In the most recent issue of Internet Retailer (July 2008), the Publisher’s Letter (written by Kurt Peters) talks about Moody’s Investor Services recent move to more heavily weigh a retailer’s online revenues when rating their debt. “A Strong online presence is considered a ratings positive more frequently than in the past because it represents such an important channel of distribution and can mitigate declining comparable-store sales trends,” according to Moody’s.

There were a couple points driven home in this article that new and existing multi-channel retailers should keep in mind as they assess their own online investments.

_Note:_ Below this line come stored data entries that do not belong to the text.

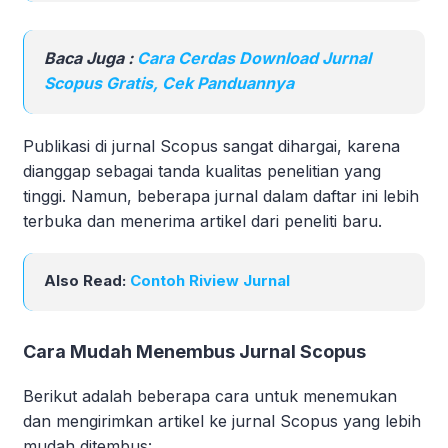
Baca Juga :
Cara Cerdas Download Jurnal
Scopus Gratis, Cek Panduannya
Publikasi di jurnal Scopus sangat dihargai, karena
dianggap sebagai tanda kualitas penelitian yang
tinggi. Namun, beberapa jurnal dalam daftar ini lebih
terbuka dan menerima artikel dari peneliti baru.
Also Read:
Contoh Riview Jurnal
Cara Mudah Menembus Jurnal Scopus
Berikut adalah beberapa cara untuk menemukan
dan mengirimkan artikel ke jurnal Scopus yang lebih
mudah ditembus:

But first, take these numbers into account:

  • Moody’s has a 40% share of the worldwide credit ratings market

  • First quarter 2008 online sales grew 13.6% year over year versus retail sales growth of 2.8% for the same period


  • Online sales growth has been very strong for several years as the shift of consumer spending from bricks and mortar to online continues. As this growth continues the percentage increase will decline because the revenue base continues to grow. Taking the news from Moody’s, you can bet companies are taking this seriously and looking very hard at how they invest resources into their online business.

    For smaller retailers this is an opportunity to carve out niches and leverage growth to compete effectively and take market share over time. If you don’t have a large budget, carefully spend your money in those areas that will grow your business and areas that will support that growth. There are a lot of great tools out there that generate incremental revenue, but, that increase may not be worth the investment of your limited resources.

    Focus on areas that grow your build your brand, generate sustainable revenue and increase market share. Look at your customer service. Are you taking care of customers to the fullest and increasing the profitability of the relationship? Look at your fulfillment…are you cutting unnecessary costs and finding ways to encourage sales conversions? Look at your site…is it efficiently converting visitors into customers?

    As mobile commerce becomes more of a reality with devices such as the iPhone and Blackberry its up to the retailer to step up and take their piece of the pie. As a consumer, I have a web app loaded on my iPhone to compare prices when I go shopping at stores. On several occasions, I have gone into a store (i.e. Target, Barnes and Noble) and used this app to find better prices online and even completed the transaction before leaving the store. This is going to happen more and more as people have better mobile devices and want more convenience in their hectic lives.

    Mobile commerce is going to quickly become a reality for some of our retailers in the coming weeks and we’re excited to see the growth. For these partners, they will be the first in their respective industries to have a mobile optimized site. These sites will be mentioned after going live.

    I suggest you take a few moments to assess your online investments and determine where you’re headed. If you’re in a rut, you need to quickly rejuvenate as the holiday season approaches. Speaking of holiday, you should be acquiring more new customers than at any other time of the year and you need to groom that relationship. Every order that leaves your door is an opportunity to create or nurture a relationship. Do simple things over the holiday to make your customers feel appreciated. Include a simple holiday card in a box thanking the customer and wishing them a great holiday season. If the order is a gift for someone else, make sure that package contains everything it needs to and everything looks perfect because it’s about to go to a potential new customer. Start early and you’ll be thankful later.